*** EXTRACTED MATERIAL ***
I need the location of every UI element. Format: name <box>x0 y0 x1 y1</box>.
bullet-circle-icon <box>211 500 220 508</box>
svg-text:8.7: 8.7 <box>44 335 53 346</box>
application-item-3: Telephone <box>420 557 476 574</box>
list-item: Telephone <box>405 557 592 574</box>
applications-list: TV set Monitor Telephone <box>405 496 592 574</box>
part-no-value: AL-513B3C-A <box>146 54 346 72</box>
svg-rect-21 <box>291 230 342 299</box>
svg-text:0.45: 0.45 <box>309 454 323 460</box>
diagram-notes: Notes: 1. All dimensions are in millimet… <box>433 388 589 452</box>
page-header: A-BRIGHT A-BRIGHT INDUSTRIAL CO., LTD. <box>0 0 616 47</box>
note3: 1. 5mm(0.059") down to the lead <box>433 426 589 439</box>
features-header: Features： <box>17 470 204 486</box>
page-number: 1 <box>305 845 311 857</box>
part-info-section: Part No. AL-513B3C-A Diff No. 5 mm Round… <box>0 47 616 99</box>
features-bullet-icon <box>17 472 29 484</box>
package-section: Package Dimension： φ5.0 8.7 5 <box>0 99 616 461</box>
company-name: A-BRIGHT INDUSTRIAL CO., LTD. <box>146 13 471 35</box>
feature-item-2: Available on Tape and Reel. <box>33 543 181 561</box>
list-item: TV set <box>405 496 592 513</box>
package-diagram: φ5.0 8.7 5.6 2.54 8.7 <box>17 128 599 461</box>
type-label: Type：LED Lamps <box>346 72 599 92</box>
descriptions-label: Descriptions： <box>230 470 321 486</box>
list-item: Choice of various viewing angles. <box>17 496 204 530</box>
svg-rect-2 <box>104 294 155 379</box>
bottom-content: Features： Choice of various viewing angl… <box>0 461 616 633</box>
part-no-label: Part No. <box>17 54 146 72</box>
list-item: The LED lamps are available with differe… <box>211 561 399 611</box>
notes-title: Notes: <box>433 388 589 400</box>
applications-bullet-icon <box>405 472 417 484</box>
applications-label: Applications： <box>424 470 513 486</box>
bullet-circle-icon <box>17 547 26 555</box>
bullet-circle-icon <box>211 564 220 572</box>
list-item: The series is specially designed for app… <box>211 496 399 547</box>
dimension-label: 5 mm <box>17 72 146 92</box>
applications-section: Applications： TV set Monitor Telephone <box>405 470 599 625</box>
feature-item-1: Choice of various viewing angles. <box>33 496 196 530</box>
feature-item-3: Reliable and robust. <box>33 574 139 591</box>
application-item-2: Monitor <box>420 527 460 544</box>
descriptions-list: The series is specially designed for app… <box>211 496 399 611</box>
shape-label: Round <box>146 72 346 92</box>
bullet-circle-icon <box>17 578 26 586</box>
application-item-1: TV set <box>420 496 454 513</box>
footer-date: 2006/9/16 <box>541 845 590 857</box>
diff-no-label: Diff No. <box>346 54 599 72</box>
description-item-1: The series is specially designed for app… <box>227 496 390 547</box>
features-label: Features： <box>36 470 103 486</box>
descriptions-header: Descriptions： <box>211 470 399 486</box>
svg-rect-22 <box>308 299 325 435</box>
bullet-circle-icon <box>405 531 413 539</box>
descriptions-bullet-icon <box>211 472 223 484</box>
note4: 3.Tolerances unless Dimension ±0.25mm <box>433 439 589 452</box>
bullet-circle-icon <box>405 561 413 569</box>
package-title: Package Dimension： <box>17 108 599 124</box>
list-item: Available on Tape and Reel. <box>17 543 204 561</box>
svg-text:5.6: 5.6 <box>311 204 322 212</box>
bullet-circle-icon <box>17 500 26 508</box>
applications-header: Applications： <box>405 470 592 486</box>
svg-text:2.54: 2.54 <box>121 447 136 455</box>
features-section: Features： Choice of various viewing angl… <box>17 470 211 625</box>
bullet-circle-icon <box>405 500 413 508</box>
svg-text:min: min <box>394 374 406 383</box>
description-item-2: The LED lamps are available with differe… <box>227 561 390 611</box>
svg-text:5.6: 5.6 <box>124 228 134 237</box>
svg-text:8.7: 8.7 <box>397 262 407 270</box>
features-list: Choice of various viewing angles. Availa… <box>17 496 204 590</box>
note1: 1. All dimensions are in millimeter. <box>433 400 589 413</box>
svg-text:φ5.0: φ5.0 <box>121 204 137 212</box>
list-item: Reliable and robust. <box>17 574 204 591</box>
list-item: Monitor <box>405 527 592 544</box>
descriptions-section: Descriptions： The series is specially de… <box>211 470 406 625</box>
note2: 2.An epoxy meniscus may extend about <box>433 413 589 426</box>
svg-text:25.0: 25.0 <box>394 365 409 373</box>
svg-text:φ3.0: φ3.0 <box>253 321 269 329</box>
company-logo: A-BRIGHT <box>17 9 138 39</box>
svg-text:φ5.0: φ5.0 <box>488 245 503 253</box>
***
Each of the records above is to be reproduced word for word.

I need the location of every UI element. Format: name <box>x0 y0 x1 y1</box>.
bullet-circle-icon <box>211 500 220 508</box>
svg-text:8.7: 8.7 <box>44 335 53 346</box>
application-item-3: Telephone <box>420 557 476 574</box>
list-item: Telephone <box>405 557 592 574</box>
applications-list: TV set Monitor Telephone <box>405 496 592 574</box>
part-no-value: AL-513B3C-A <box>146 54 346 72</box>
svg-rect-21 <box>291 230 342 299</box>
svg-text:0.45: 0.45 <box>309 454 323 460</box>
diagram-notes: Notes: 1. All dimensions are in millimet… <box>433 388 589 452</box>
page-header: A-BRIGHT A-BRIGHT INDUSTRIAL CO., LTD. <box>0 0 616 47</box>
note3: 1. 5mm(0.059") down to the lead <box>433 426 589 439</box>
features-header: Features： <box>17 470 204 486</box>
page-number: 1 <box>305 845 311 857</box>
part-info-section: Part No. AL-513B3C-A Diff No. 5 mm Round… <box>0 47 616 99</box>
features-bullet-icon <box>17 472 29 484</box>
package-section: Package Dimension： φ5.0 8.7 5 <box>0 99 616 461</box>
company-name: A-BRIGHT INDUSTRIAL CO., LTD. <box>146 13 471 35</box>
feature-item-2: Available on Tape and Reel. <box>33 543 181 561</box>
list-item: TV set <box>405 496 592 513</box>
package-diagram: φ5.0 8.7 5.6 2.54 8.7 <box>17 128 599 461</box>
type-label: Type：LED Lamps <box>346 72 599 92</box>
descriptions-label: Descriptions： <box>230 470 321 486</box>
list-item: Choice of various viewing angles. <box>17 496 204 530</box>
svg-rect-2 <box>104 294 155 379</box>
bottom-content: Features： Choice of various viewing angl… <box>0 461 616 633</box>
part-no-label: Part No. <box>17 54 146 72</box>
list-item: The LED lamps are available with differe… <box>211 561 399 611</box>
notes-title: Notes: <box>433 388 589 400</box>
applications-bullet-icon <box>405 472 417 484</box>
applications-label: Applications： <box>424 470 513 486</box>
bullet-circle-icon <box>17 547 26 555</box>
bullet-circle-icon <box>211 564 220 572</box>
list-item: The series is specially designed for app… <box>211 496 399 547</box>
dimension-label: 5 mm <box>17 72 146 92</box>
applications-section: Applications： TV set Monitor Telephone <box>405 470 599 625</box>
feature-item-1: Choice of various viewing angles. <box>33 496 196 530</box>
feature-item-3: Reliable and robust. <box>33 574 139 591</box>
application-item-2: Monitor <box>420 527 460 544</box>
descriptions-list: The series is specially designed for app… <box>211 496 399 611</box>
shape-label: Round <box>146 72 346 92</box>
bullet-circle-icon <box>17 578 26 586</box>
application-item-1: TV set <box>420 496 454 513</box>
footer-date: 2006/9/16 <box>541 845 590 857</box>
diff-no-label: Diff No. <box>346 54 599 72</box>
description-item-1: The series is specially designed for app… <box>227 496 390 547</box>
features-label: Features： <box>36 470 103 486</box>
descriptions-header: Descriptions： <box>211 470 399 486</box>
svg-rect-22 <box>308 299 325 435</box>
bullet-circle-icon <box>405 531 413 539</box>
descriptions-bullet-icon <box>211 472 223 484</box>
note4: 3.Tolerances unless Dimension ±0.25mm <box>433 439 589 452</box>
bullet-circle-icon <box>405 561 413 569</box>
package-title: Package Dimension： <box>17 108 599 124</box>
list-item: Available on Tape and Reel. <box>17 543 204 561</box>
svg-text:5.6: 5.6 <box>311 204 322 212</box>
bullet-circle-icon <box>17 500 26 508</box>
applications-header: Applications： <box>405 470 592 486</box>
svg-text:2.54: 2.54 <box>121 447 136 455</box>
features-section: Features： Choice of various viewing angl… <box>17 470 211 625</box>
bullet-circle-icon <box>405 500 413 508</box>
svg-text:min: min <box>394 374 406 383</box>
description-item-2: The LED lamps are available with differe… <box>227 561 390 611</box>
svg-text:5.6: 5.6 <box>124 228 134 237</box>
svg-text:8.7: 8.7 <box>397 262 407 270</box>
features-list: Choice of various viewing angles. Availa… <box>17 496 204 590</box>
note1: 1. All dimensions are in millimeter. <box>433 400 589 413</box>
svg-text:φ5.0: φ5.0 <box>121 204 137 212</box>
list-item: Reliable and robust. <box>17 574 204 591</box>
list-item: Monitor <box>405 527 592 544</box>
descriptions-section: Descriptions： The series is specially de… <box>211 470 406 625</box>
note2: 2.An epoxy meniscus may extend about <box>433 413 589 426</box>
svg-text:25.0: 25.0 <box>394 365 409 373</box>
svg-text:φ3.0: φ3.0 <box>253 321 269 329</box>
company-logo: A-BRIGHT <box>17 9 138 39</box>
svg-text:φ5.0: φ5.0 <box>488 245 503 253</box>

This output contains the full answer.